I have time on my hands, I say to myself, walking up Volcano Road from the General Store. Does it reside in my palms, or on the back of my hands; does it skate across life lines or knuckle creases? Do we make time by hand, or does it sit in the hand like a bird? The shadows of hapu`u ferns on the road are like hands, and so are the ferns themselves. I think about handing things over, like my work, or my job, or my life. Put them in the good hands of my children who use theirs to embrace our animals. I visit them on Facetime, which is a second hand presence. My students think 4’33” is a rip-off; who would pay to sit as time passes? Taxes paid for 8’46”, and so did a human life. Put a timer on your hate, and batteries will run out before the timer rings. She'd known she was a serial killer inside, but not until she stood next to the statue on retreat did she know she was also the Virgin Mary. Radhika says Ted Bundy went to her college and her friends all talk about it. He didn’t last long there, I might add, being a peripatetic killer, not a settled one.
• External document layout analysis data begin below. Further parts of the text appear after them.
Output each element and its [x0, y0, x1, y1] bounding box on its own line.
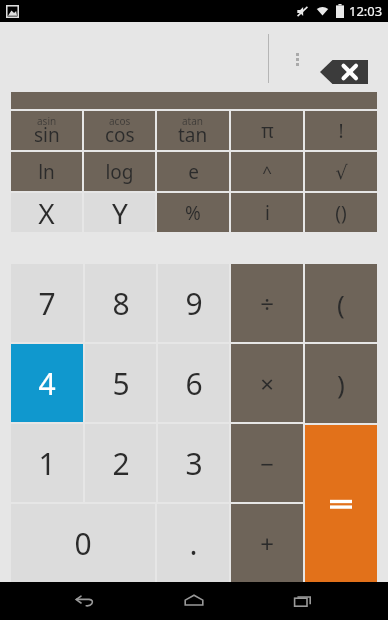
staticText: . [189, 523, 198, 564]
button[interactable]: 7 [11, 264, 83, 342]
button[interactable]: ÷ [231, 264, 303, 342]
staticText: 5 [112, 363, 130, 404]
button[interactable]: Back [61, 582, 109, 620]
button[interactable]: ln [11, 152, 82, 191]
button[interactable]: . [157, 504, 229, 582]
button[interactable]: log [84, 152, 155, 191]
button[interactable]: acos [84, 111, 155, 150]
button[interactable]: 5 [85, 344, 156, 422]
staticText: ( [337, 286, 345, 321]
button[interactable]: i [231, 193, 303, 232]
staticText: Y [112, 194, 128, 232]
staticText: log [105, 159, 134, 185]
button[interactable]: X [11, 193, 82, 232]
staticText: ln [38, 159, 55, 185]
staticText: X [38, 194, 55, 232]
staticText: × [260, 367, 274, 400]
button[interactable]: 9 [158, 264, 229, 342]
button[interactable]: ) [305, 344, 377, 423]
button[interactable]: 4 [11, 344, 83, 422]
staticText: cos [105, 122, 135, 148]
staticText: ) [337, 366, 345, 401]
staticText: 3 [185, 443, 203, 484]
button[interactable]: % [157, 193, 229, 232]
staticText: () [335, 200, 347, 226]
button[interactable]: Home [170, 582, 218, 620]
button[interactable]: 2 [85, 424, 156, 502]
staticText: sin [34, 122, 60, 148]
button[interactable]: More options [285, 47, 309, 71]
staticText: 2 [112, 443, 130, 484]
button[interactable] [305, 425, 377, 582]
button[interactable]: √ [305, 152, 377, 191]
staticText: ^ [262, 160, 272, 183]
button[interactable]: ! [305, 111, 377, 150]
button[interactable]: () [305, 193, 377, 232]
staticText: − [260, 447, 274, 480]
staticText: 6 [185, 363, 203, 404]
staticText: % [185, 200, 201, 226]
button[interactable]: ( [305, 264, 377, 342]
staticText: 9 [185, 283, 203, 324]
staticText: asin [37, 114, 57, 128]
staticText: ! [338, 118, 344, 144]
staticText: 12:03 [349, 2, 383, 20]
button[interactable]: Y [84, 193, 155, 232]
staticText: ÷ [260, 287, 274, 320]
button[interactable]: atan [157, 111, 229, 150]
button[interactable]: + [231, 504, 303, 582]
staticText: 0 [74, 523, 92, 564]
button[interactable]: − [231, 424, 303, 502]
staticText: √ [335, 161, 348, 183]
button[interactable]: π [231, 111, 303, 150]
button[interactable]: × [231, 344, 303, 422]
button[interactable]: Delete [320, 60, 368, 84]
button[interactable]: asin [11, 111, 82, 150]
button[interactable]: ^ [231, 152, 303, 191]
staticText: tan [178, 122, 208, 148]
staticText: atan [182, 114, 204, 128]
staticText: 7 [38, 283, 56, 324]
staticText: acos [109, 114, 131, 128]
button[interactable]: 6 [158, 344, 229, 422]
staticText: e [188, 159, 199, 185]
staticText: i [265, 200, 270, 226]
staticText: 4 [38, 363, 56, 404]
button[interactable]: 8 [85, 264, 156, 342]
button[interactable]: Recent apps [279, 582, 327, 620]
button[interactable]: 1 [11, 424, 83, 502]
button[interactable]: 0 [11, 504, 155, 582]
staticText: π [261, 118, 274, 144]
staticText: + [260, 527, 274, 560]
button[interactable]: 3 [158, 424, 229, 502]
staticText: 8 [112, 283, 130, 324]
button[interactable]: e [157, 152, 229, 191]
staticText: 1 [38, 443, 56, 484]
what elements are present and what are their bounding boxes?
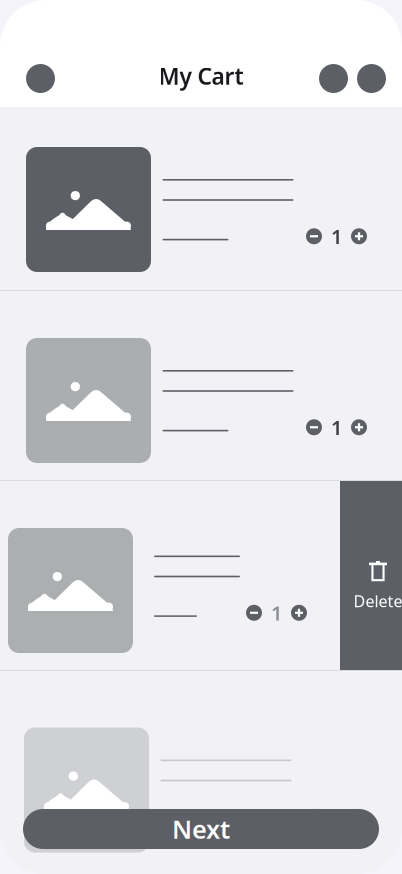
- button[interactable]: Increase quantity: [351, 228, 367, 244]
- button[interactable]: Decrease quantity: [246, 605, 262, 621]
- staticText: Next: [172, 812, 230, 846]
- staticText: 1: [331, 223, 342, 250]
- button[interactable]: Decrease quantity: [306, 419, 322, 435]
- button[interactable]: Next: [23, 809, 379, 849]
- button[interactable]: 1: [0, 671, 402, 860]
- button[interactable]: Decrease quantity: [306, 228, 322, 244]
- button[interactable]: More options: [357, 64, 386, 93]
- button[interactable]: Back: [26, 64, 55, 93]
- staticText: 1: [331, 804, 342, 830]
- button[interactable]: 1: [0, 291, 402, 480]
- button[interactable]: Increase quantity: [351, 809, 367, 825]
- button[interactable]: Increase quantity: [291, 605, 307, 621]
- button[interactable]: Increase quantity: [351, 419, 367, 435]
- button[interactable]: Delete item: [340, 481, 402, 670]
- button[interactable]: 1: [0, 107, 402, 290]
- staticText: My Cart: [158, 61, 244, 91]
- staticText: 1: [331, 414, 342, 441]
- staticText: 1: [271, 600, 282, 626]
- button[interactable]: Search: [319, 64, 348, 93]
- staticText: Delete: [354, 590, 402, 612]
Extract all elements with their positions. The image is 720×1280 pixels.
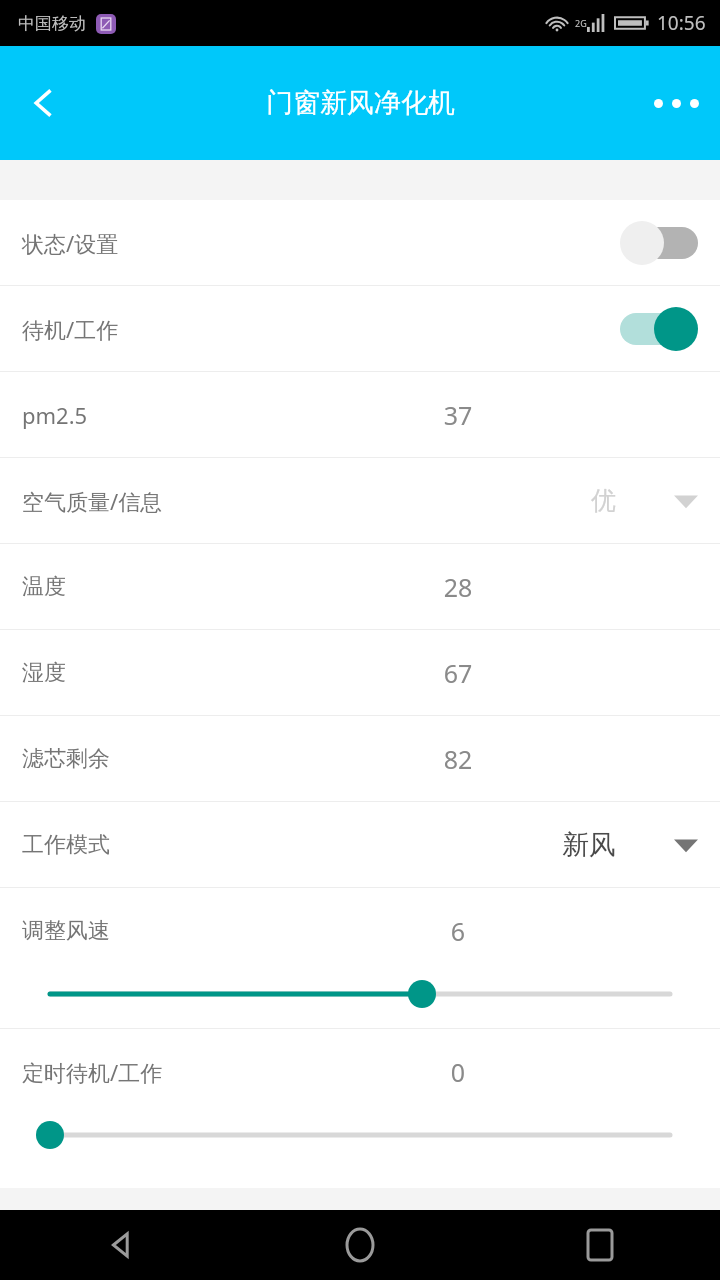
button[interactable]: 状态/设置 — [0, 200, 720, 285]
staticText: 6 — [398, 914, 518, 948]
button[interactable]: 调整风速 — [0, 888, 720, 1028]
staticText: 82 — [398, 742, 518, 776]
button[interactable]: 定时待机/工作 — [0, 1029, 720, 1169]
staticText: pm2.5 — [22, 400, 88, 430]
staticText: 湿度 — [22, 659, 66, 687]
staticText: 滤芯剩余 — [22, 745, 110, 773]
button[interactable]: 工作模式 — [0, 802, 720, 887]
staticText: 门窗新风净化机 — [266, 86, 455, 120]
staticText: 67 — [398, 656, 518, 690]
button[interactable]: 空气质量/信息 — [0, 458, 720, 543]
button[interactable]: pm2.5 — [0, 372, 720, 457]
staticText: 28 — [398, 570, 518, 604]
staticText: 空气质量/信息 — [22, 486, 163, 516]
button[interactable]: 滤芯剩余 — [0, 716, 720, 801]
button[interactable]: Recent apps — [480, 1210, 720, 1280]
staticText: 新风 — [562, 828, 616, 862]
button[interactable]: Home — [240, 1210, 480, 1280]
staticText: 37 — [398, 398, 518, 432]
staticText: 工作模式 — [22, 831, 110, 859]
staticText: 状态/设置 — [22, 228, 119, 258]
button[interactable]: 湿度 — [0, 630, 720, 715]
button[interactable]: 待机/工作 — [0, 286, 720, 371]
staticText: 待机/工作 — [22, 314, 119, 344]
staticText: 定时待机/工作 — [22, 1057, 163, 1087]
staticText: 0 — [398, 1055, 518, 1089]
button[interactable]: Back — [0, 1210, 240, 1280]
staticText: 优 — [591, 485, 616, 516]
staticText: 中国移动 — [18, 13, 86, 34]
staticText: 调整风速 — [22, 917, 110, 945]
button[interactable]: 温度 — [0, 544, 720, 629]
staticText: 2G — [575, 17, 587, 29]
staticText: 10:56 — [657, 10, 706, 36]
staticText: 温度 — [22, 573, 66, 601]
button[interactable]: Back — [0, 60, 86, 146]
button[interactable]: More options — [632, 59, 720, 147]
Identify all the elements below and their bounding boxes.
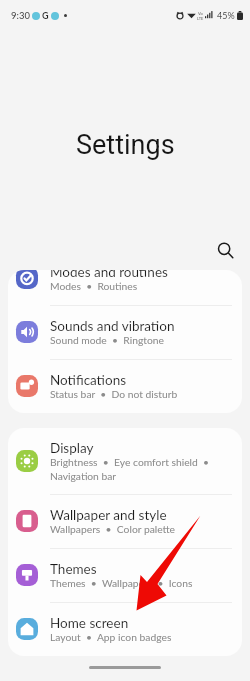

She refers to baseball as “handy,” because soccer is called “footy.” It’s handy that, according to the press secretary, the President reads. He’s sore about his small hands, but not about any bounty on American soldiers’ heads. Hand to hand combat gave way to IEDs; the actor reached his arm into a statue devoted to Truth, and it came back without the hand. Bryant called out “I’ll fight you” from his sleep. Muttered something about a newspaper. Turned out the paper fought back, bleeding copiously, and was as warm as my hand reaching out to comfort him. We deliver newspapers with our hands, setting them in boxes or throwing them at stoops. My daily prayer will be, deliver us from this madness. But first I have to google today’s date.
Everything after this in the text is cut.